* [EXERCISE DIRECTIONS]:
Go through the data below and return each line containing the word "Symbols".

+++ SOURCE MATERIAL

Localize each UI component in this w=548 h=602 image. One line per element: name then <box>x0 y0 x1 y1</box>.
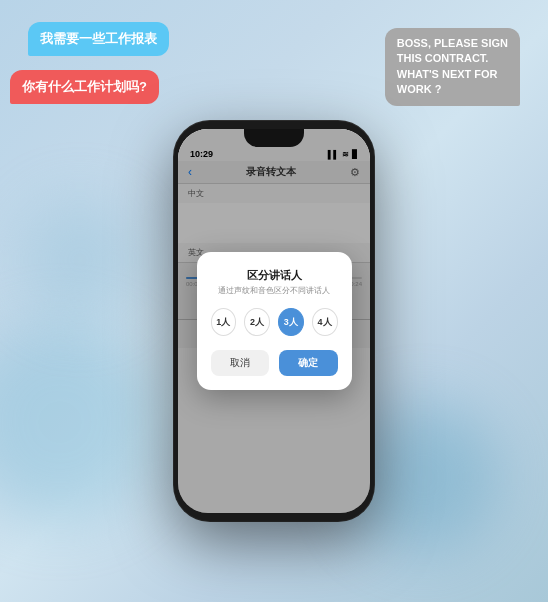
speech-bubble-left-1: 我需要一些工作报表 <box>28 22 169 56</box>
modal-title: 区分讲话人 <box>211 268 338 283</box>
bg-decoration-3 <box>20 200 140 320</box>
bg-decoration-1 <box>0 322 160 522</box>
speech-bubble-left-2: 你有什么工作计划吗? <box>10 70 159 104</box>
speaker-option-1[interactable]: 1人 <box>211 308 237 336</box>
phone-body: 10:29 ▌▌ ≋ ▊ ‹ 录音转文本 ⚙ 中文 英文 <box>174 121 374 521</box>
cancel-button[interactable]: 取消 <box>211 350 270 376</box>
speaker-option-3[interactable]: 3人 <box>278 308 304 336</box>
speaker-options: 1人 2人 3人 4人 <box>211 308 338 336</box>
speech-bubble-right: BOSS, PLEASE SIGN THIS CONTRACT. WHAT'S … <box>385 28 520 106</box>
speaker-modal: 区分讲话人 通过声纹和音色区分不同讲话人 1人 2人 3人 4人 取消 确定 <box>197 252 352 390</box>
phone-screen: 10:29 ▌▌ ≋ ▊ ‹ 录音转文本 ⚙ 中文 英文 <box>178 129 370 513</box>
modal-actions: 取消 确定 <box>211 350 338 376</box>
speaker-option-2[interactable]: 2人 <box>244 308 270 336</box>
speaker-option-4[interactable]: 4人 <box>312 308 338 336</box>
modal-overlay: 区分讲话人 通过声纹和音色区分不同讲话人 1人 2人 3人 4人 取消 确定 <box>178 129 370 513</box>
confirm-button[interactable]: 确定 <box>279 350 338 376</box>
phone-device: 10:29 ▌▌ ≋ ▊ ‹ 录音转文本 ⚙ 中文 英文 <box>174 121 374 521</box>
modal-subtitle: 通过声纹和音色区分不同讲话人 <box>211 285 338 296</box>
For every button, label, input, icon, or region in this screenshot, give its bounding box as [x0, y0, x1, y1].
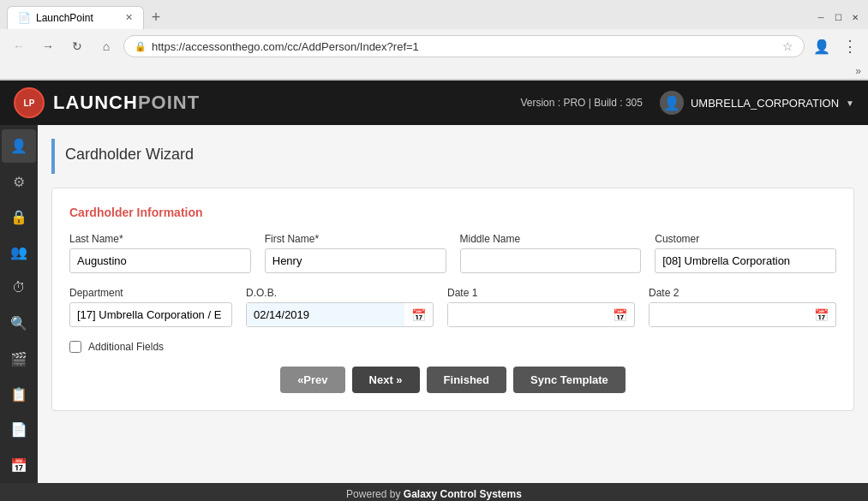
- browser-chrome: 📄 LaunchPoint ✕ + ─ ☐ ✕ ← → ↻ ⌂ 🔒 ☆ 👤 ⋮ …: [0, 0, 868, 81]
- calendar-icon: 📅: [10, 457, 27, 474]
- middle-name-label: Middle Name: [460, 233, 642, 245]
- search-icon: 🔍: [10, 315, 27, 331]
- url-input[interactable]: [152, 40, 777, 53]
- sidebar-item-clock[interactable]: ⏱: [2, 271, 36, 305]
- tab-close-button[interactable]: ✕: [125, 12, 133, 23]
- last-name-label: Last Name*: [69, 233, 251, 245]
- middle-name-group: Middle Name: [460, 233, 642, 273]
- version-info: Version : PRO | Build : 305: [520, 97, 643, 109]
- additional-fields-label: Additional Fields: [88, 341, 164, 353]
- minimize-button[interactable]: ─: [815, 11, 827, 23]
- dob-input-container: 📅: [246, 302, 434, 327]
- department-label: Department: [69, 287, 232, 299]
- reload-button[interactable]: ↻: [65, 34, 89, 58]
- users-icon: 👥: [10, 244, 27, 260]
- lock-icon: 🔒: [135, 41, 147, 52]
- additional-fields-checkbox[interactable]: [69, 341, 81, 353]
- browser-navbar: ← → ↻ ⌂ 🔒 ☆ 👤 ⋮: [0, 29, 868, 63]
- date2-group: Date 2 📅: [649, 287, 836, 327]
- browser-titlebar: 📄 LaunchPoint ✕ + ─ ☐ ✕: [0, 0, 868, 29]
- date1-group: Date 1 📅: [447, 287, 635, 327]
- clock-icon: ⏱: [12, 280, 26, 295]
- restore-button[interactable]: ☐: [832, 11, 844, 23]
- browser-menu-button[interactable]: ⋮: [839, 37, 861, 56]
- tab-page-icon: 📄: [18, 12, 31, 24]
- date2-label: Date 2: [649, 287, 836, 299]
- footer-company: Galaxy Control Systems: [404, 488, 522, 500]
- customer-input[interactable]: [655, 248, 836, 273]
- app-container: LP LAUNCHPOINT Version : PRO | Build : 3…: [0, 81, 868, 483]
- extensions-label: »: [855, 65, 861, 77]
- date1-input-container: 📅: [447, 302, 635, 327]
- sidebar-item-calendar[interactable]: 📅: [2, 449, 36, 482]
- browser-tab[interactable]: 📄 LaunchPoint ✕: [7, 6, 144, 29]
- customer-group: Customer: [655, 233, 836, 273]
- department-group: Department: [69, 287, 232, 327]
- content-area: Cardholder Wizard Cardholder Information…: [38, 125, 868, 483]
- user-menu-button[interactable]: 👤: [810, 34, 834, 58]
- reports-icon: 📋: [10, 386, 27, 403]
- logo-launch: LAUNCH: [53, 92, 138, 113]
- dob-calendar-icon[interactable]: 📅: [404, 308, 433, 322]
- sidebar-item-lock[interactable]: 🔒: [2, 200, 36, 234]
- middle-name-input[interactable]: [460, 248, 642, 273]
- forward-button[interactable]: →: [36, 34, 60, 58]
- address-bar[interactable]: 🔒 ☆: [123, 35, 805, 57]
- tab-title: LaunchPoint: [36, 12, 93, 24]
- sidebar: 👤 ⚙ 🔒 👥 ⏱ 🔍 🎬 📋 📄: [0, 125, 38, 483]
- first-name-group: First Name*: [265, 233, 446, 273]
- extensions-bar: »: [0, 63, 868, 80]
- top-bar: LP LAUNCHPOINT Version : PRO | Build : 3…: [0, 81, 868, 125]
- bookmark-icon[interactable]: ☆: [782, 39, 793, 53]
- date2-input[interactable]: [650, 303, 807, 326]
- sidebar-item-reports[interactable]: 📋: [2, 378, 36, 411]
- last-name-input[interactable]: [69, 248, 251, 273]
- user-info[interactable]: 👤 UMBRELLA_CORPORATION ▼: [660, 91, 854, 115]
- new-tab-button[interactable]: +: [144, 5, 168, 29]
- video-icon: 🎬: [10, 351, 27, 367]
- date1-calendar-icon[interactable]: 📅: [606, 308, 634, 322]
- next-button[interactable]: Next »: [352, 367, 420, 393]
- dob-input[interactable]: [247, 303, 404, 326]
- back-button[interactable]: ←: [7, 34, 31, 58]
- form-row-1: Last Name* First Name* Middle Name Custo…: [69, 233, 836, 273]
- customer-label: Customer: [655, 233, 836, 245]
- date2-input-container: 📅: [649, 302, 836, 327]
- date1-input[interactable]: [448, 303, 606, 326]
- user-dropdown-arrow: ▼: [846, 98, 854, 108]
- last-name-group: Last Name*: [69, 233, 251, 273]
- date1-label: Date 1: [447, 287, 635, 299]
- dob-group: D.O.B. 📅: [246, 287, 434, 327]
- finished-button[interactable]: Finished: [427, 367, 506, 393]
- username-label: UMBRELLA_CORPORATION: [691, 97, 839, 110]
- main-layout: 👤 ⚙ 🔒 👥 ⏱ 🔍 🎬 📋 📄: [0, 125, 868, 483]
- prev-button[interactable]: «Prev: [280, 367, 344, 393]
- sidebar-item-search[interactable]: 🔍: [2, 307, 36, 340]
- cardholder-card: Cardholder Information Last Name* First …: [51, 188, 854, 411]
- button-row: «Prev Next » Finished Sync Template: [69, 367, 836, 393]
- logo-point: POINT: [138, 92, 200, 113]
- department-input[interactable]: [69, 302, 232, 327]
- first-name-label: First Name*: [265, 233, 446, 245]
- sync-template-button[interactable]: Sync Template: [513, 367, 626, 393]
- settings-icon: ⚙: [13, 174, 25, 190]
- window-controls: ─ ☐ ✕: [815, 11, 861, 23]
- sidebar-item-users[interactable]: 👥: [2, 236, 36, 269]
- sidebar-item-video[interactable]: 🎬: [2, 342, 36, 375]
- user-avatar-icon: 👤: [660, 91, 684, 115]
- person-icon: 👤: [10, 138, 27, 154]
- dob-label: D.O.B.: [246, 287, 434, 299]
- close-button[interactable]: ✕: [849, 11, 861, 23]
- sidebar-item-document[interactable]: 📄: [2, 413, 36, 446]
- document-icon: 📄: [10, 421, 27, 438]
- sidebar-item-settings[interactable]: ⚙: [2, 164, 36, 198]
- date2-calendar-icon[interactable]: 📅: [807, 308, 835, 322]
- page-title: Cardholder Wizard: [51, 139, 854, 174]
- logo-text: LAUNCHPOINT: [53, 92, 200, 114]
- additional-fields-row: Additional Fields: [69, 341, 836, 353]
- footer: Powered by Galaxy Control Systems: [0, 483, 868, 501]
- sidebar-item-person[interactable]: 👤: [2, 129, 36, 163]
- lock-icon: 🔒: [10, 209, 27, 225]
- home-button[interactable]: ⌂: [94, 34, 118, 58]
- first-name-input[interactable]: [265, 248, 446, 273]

++++++
+++ SOURCE MATERIAL

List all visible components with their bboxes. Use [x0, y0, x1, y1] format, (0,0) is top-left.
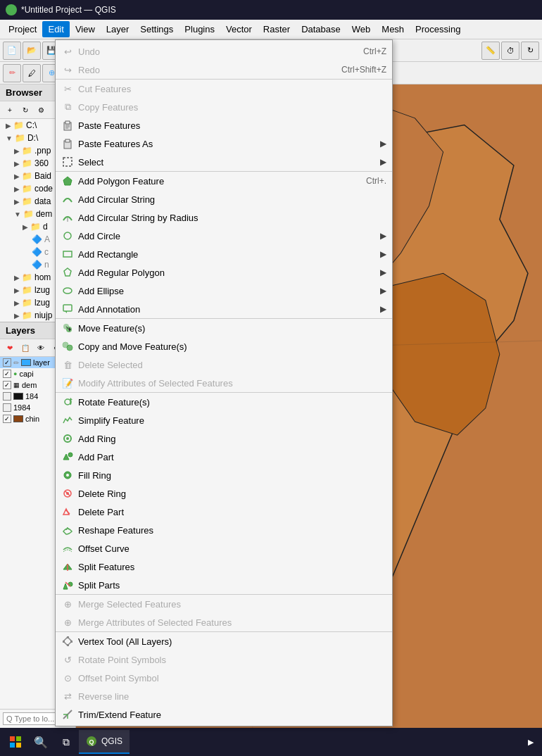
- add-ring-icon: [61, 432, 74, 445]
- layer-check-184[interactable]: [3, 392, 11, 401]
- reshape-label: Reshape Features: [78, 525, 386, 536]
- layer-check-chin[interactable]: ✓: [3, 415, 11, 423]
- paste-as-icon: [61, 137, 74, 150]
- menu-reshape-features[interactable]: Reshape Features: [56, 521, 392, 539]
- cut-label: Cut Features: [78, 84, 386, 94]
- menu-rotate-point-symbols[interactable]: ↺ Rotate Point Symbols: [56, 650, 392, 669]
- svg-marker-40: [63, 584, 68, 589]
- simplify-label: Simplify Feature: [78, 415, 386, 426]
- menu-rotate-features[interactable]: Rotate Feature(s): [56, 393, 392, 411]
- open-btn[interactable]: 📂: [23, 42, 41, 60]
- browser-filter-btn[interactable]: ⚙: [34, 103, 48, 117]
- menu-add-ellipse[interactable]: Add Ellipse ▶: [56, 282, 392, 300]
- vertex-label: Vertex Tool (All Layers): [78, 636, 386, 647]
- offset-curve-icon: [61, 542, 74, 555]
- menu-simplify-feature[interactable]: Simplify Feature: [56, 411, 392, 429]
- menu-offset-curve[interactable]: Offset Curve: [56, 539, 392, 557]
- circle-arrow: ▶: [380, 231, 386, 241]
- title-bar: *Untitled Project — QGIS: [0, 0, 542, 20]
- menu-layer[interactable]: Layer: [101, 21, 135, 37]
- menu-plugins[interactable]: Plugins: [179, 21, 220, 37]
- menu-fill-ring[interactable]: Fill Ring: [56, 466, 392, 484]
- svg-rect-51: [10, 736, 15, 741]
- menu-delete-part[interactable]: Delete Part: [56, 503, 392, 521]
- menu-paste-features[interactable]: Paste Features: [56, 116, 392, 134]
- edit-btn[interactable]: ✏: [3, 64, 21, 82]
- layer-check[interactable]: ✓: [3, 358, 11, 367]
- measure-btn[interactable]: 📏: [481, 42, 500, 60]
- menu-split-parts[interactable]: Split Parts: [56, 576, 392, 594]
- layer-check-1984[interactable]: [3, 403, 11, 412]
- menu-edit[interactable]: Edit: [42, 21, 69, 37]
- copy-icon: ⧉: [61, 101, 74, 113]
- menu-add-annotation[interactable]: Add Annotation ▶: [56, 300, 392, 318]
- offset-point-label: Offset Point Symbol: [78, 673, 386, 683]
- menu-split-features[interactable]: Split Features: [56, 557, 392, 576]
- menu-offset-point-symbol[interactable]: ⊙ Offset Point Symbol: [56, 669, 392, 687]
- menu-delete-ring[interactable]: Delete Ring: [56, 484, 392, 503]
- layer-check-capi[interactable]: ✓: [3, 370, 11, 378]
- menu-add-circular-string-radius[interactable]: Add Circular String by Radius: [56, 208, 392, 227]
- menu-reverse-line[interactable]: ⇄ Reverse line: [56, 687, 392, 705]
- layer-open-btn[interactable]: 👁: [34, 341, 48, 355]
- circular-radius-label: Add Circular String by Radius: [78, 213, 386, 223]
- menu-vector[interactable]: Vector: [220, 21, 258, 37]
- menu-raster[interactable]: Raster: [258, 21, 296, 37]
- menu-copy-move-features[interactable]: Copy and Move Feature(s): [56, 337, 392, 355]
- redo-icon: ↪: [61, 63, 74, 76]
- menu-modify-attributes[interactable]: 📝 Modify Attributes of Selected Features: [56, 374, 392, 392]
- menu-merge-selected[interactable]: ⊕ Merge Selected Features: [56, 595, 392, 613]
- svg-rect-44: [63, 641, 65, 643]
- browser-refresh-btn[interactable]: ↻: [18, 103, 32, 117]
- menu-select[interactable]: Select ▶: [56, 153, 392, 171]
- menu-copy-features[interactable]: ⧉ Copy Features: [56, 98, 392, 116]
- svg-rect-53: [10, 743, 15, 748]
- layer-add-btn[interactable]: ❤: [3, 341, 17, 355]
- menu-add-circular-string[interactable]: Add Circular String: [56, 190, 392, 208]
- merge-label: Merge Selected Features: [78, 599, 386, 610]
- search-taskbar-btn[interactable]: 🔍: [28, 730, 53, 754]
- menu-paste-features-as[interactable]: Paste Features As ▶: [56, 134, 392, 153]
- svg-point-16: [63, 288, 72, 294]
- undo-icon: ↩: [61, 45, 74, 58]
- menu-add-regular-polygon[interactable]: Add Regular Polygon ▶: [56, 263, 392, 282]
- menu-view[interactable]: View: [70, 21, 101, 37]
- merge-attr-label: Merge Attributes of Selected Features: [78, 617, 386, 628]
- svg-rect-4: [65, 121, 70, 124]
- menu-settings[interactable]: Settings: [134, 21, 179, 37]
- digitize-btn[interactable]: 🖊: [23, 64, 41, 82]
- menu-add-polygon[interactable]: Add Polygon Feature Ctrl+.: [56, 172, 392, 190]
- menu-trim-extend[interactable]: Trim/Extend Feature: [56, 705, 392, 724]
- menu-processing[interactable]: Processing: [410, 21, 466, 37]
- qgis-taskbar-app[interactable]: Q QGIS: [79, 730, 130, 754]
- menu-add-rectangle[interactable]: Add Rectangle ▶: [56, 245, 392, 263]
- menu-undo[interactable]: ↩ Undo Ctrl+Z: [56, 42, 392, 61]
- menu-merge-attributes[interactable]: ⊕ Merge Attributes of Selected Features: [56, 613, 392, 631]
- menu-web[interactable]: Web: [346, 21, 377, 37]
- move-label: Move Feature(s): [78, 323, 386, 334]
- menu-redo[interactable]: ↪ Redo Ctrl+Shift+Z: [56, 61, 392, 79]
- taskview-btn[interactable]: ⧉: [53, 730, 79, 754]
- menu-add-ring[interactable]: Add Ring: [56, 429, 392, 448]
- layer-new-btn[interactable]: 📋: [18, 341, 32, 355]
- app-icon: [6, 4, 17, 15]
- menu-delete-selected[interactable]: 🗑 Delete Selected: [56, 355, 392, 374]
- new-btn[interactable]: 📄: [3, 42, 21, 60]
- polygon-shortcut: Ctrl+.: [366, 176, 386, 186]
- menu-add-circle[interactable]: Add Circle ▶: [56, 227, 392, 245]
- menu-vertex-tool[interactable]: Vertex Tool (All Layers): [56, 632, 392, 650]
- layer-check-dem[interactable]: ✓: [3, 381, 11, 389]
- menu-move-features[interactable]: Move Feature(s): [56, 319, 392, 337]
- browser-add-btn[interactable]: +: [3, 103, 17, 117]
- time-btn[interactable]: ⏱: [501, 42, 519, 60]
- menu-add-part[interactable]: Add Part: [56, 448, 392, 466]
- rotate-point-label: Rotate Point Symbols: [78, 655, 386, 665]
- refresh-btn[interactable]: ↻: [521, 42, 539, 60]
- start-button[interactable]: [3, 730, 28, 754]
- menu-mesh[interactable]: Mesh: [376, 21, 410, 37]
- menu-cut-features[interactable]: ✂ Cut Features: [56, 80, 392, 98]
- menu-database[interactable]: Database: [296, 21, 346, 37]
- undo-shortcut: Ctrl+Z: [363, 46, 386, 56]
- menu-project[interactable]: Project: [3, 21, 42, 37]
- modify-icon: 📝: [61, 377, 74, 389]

++++++

* [COMPLETED EXERCISE]:
- menu-rotate-point-symbols[interactable]: ↺ Rotate Point Symbols: [56, 650, 392, 669]
- rotate-point-label: Rotate Point Symbols: [78, 655, 386, 665]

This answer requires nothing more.